さくら

温かいものに包まれた。
なんだ?この、すごい安心できる感じ。
誰の温もり?母さん?
あ、そうか。
新海か。

気がつくと新海が俺を抱きしめていた。

「弱くなんかない。北川くんは強い。私だったら、お母さんがなくなった時点でとっくに挫折してるよ…そこから頑張ろうなんて思えない…」

新海の声が震えている。
俺の話で、泣いてくれたのか…?

「頑張るなら、サッカーじゃなくたっていいじゃん。自分が本当に楽しいと思えるものを、全力で頑張ればいい。今すぐ見つからなくたって、お母さんはいつまでも北川くんのこと見てるよ、きっと」

サッカーじゃなくたっていい。
母さんとの約束は、サッカー選手になることじゃなかったのかもしれない。
本当に楽しいと思えるものを、全力で頑張る、母さんはそんな俺を見たかったのか。

「話してくれて嬉しかった…。
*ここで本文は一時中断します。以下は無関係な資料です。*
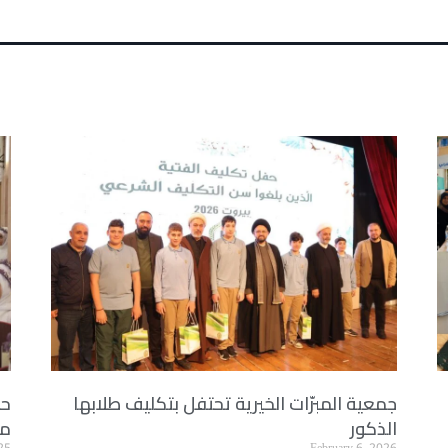
جمعية المبرّات الخيرية تحتفل بتكليف طلابها
حف
الذكور
مد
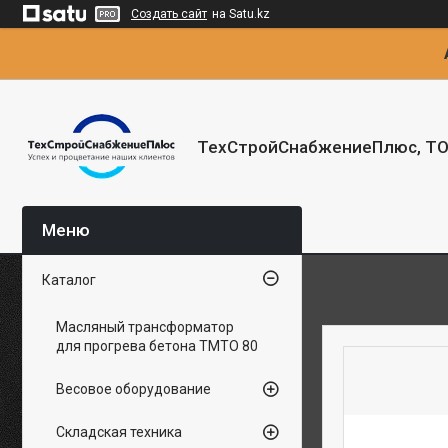
Создать сайт
на Satu.kz
ТехСтройСнабжениеПлюс, Т
Каталог
Масляный трансформатор
для прогрева бетона ТМТО 80
Весовое оборудование
Складская техника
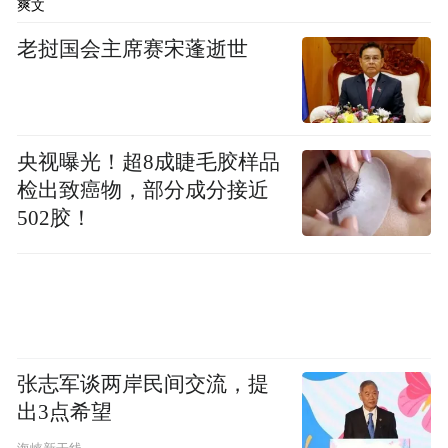
爽文
老挝国会主席赛宋蓬逝世
央视曝光！超8成睫毛胶样品
检出致癌物，部分成分接近
502胶！
张志军谈两岸民间交流，提
出3点希望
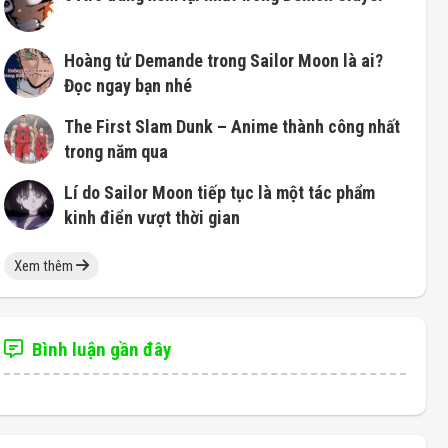
Hoàng tử Demande trong Sailor Moon là ai?
Đọc ngay bạn nhé
The First Slam Dunk – Anime thành công nhất
trong năm qua
Lí do Sailor Moon tiếp tục là một tác phẩm
kinh điển vượt thời gian
Xem thêm
Bình luận gần đây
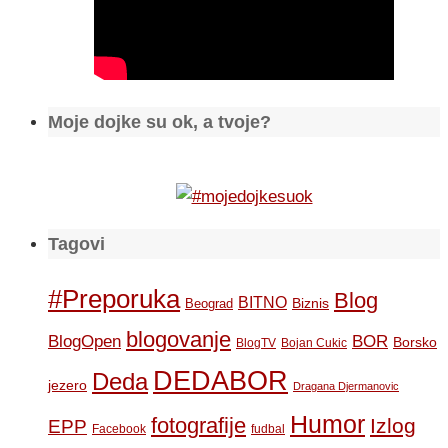
Moje dojke su ok, a tvoje?
Tagovi
#Preporuka
Blog
BITNO
Biznis
Beograd
blogovanje
BOR
BlogOpen
Borsko
BlogTV
Bojan Cukic
DEDABOR
Deda
jezero
Dragana Djermanovic
Humor
fotografije
Izlog
EPP
Facebook
fudbal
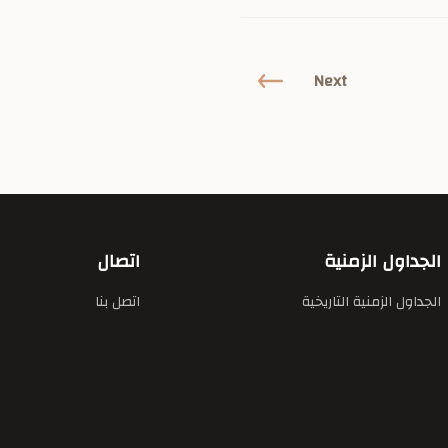
Next
الجداول الزمنية
اتصال
الجداول الزمنية التاريخية
اتصل بنا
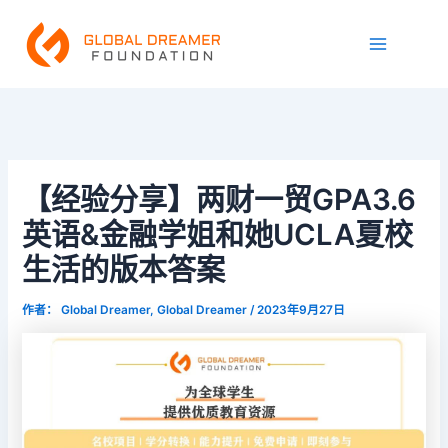
跳
Main
至
Menu
内
容
【经验分享】两财一贸GPA3.6
英语&金融学姐和她UCLA夏校
生活的版本答案
作者：
Global Dreamer, Global Dreamer
/
2023年9月27日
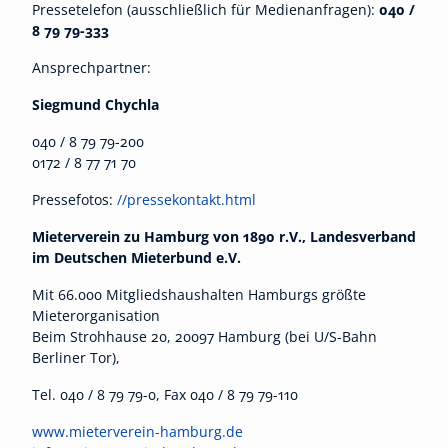
Pressetelefon (ausschließlich für Medienanfragen):
040 /
8 79 79-333
Ansprechpartner:
Siegmund Chychla
040 / 8 79 79-200
0172 / 8 77 71 70
Pressefotos:
//pressekontakt.html
Mieterverein zu Hamburg von 1890 r.V., Landesverband
im Deutschen Mieterbund e.V.
Mit 66.000 Mitgliedshaushalten Hamburgs größte
Mieterorganisation
Beim Strohhause 20, 20097 Hamburg (bei U/S-Bahn
Berliner Tor),
Tel. 040 / 8 79 79-0, Fax 040 / 8 79 79-110
www.mieterverein-hamburg.de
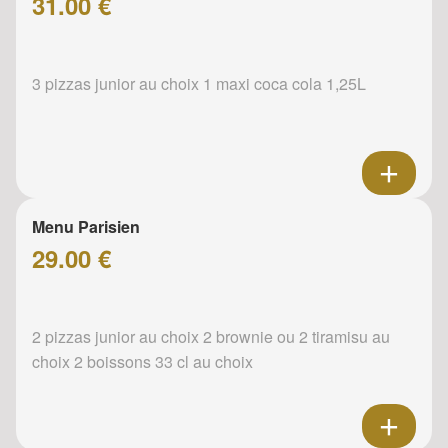
31.00 €
3 pizzas junior au choix 1 maxi coca cola 1,25L
Menu Parisien
29.00 €
2 pizzas junior au choix 2 brownie ou 2 tiramisu au
choix 2 boissons 33 cl au choix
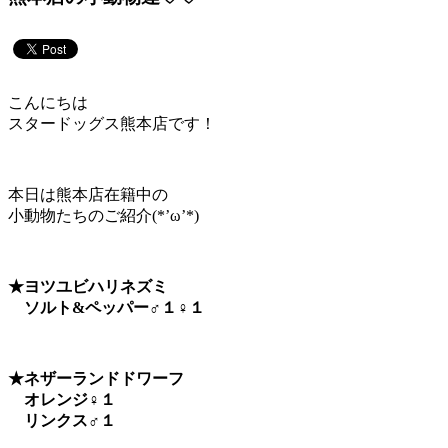
こんにちは
スタードッグス熊本店です！
本日は熊本店在籍中の
小動物たちのご紹介(*’ω’*)
★ヨツユビハリネズミ
ソルト&ペッパー♂１♀１
★ネザーランドドワーフ
オレンジ♀１
リンクス♂１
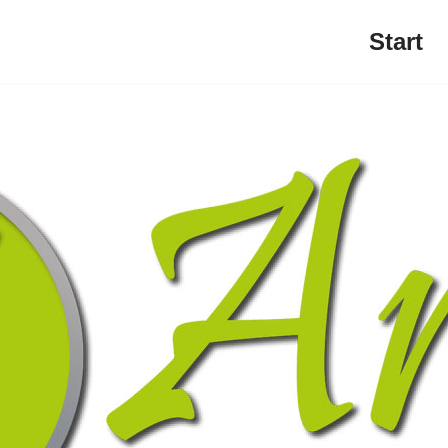
Start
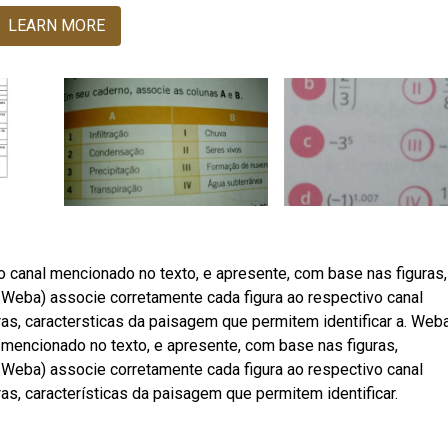
LEARN MORE
 canal mencionado no texto, e apresente, com base nas figuras,
. Weba) associe corretamente cada figura ao respectivo canal
as, caractersticas da paisagem que permitem identificar a. Web
 mencionado no texto, e apresente, com base nas figuras,
. Weba) associe corretamente cada figura ao respectivo canal
as, características da paisagem que permitem identificar.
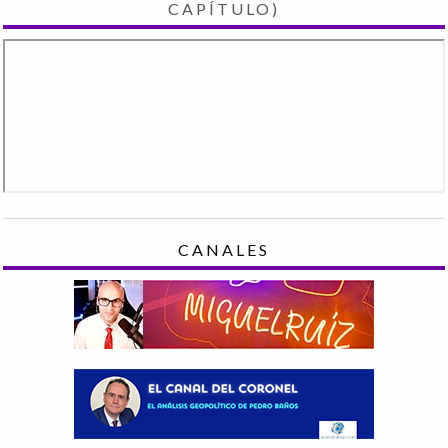
CAPÍTULO)
CANALES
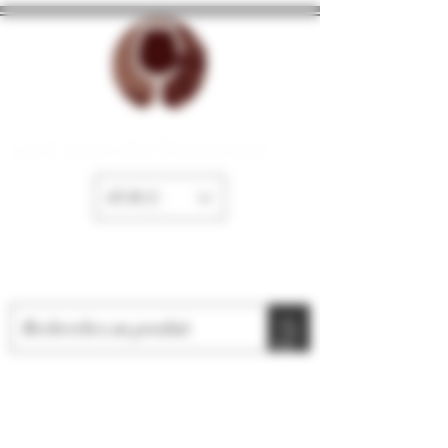
La Cave de Fayence
EUR (€)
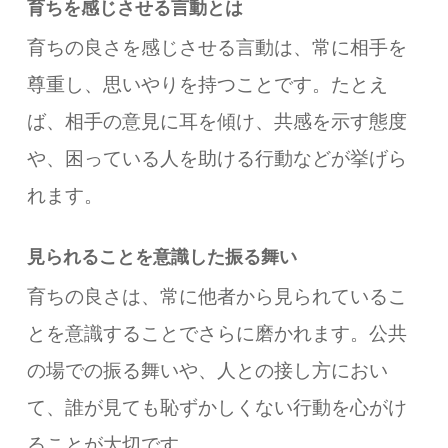
育ちを感じさせる言動とは
育ちの良さを感じさせる言動は、常に相手を
尊重し、思いやりを持つことです。たとえ
ば、相手の意見に耳を傾け、共感を示す態度
や、困っている人を助ける行動などが挙げら
れます。
見られることを意識した振る舞い
育ちの良さは、常に他者から見られているこ
とを意識することでさらに磨かれます。公共
の場での振る舞いや、人との接し方におい
て、誰が見ても恥ずかしくない行動を心がけ
ることが大切です。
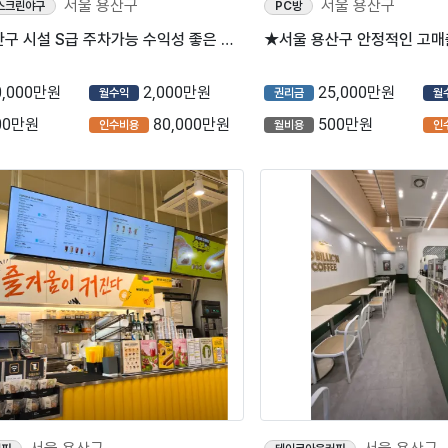
서울 용산구
서울 용산구
스크린야구
PC방
★서울 용산구 시설 S급 주차가능 수익성 좋은 골프존파크입니다~★
0,000만원
2,000만원
25,000만원
월수익
권리금
월
00만원
80,000만원
500만원
인수비용
월비용
인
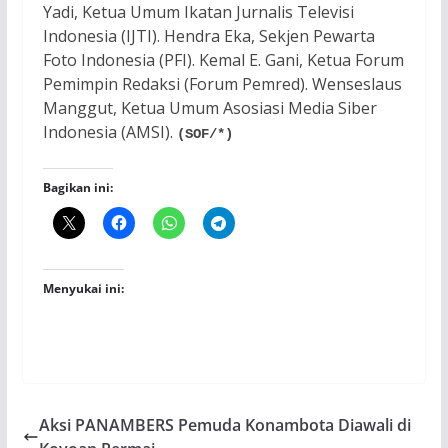
Yadi, Ketua Umum Ikatan Jurnalis Televisi
Indonesia (IJTI). Hendra Eka, Sekjen Pewarta
Foto Indonesia (PFI). Kemal E. Gani, Ketua Forum
Pemimpin Redaksi (Forum Pemred). Wenseslaus
Manggut, Ketua Umum Asosiasi Media Siber
Indonesia (AMSI).
(SOF/*)
Bagikan ini:
Menyukai ini:
Aksi PANAMBERS Pemuda Konambota Diawali di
また不安になったり、今言ったもの、なかなか見つからなかったりしたら私に相談して。私、北川くんの力になりたい」

北川くん…北川…じゃなくて…。

「拓海」
「え?どしたの?自分の名前言っ…」

新海をきつく抱きしめた。

「拓海って呼んで」
「え、いいの?」
「あ…えっと…うん、そのほうが慣れてる」

急に恥ずかしくなり、腕の力を緩めた。
顔が熱くなるのがわかる。
俺いきなり何言ってんだ…。

「じゃあ私も真子って呼んで」
「え?」
「北川くん、じゃなかった、拓海にはそう呼んで欲しい」
「あ…わかった。真子、な…」
「あ、あの、私からやったのに悪いんだけど、これいつまで…」
「ああっ、そうだなっ」

俺らはようやく体を離した。
ほんの数秒前の出来事がまるで夢だったように感じる。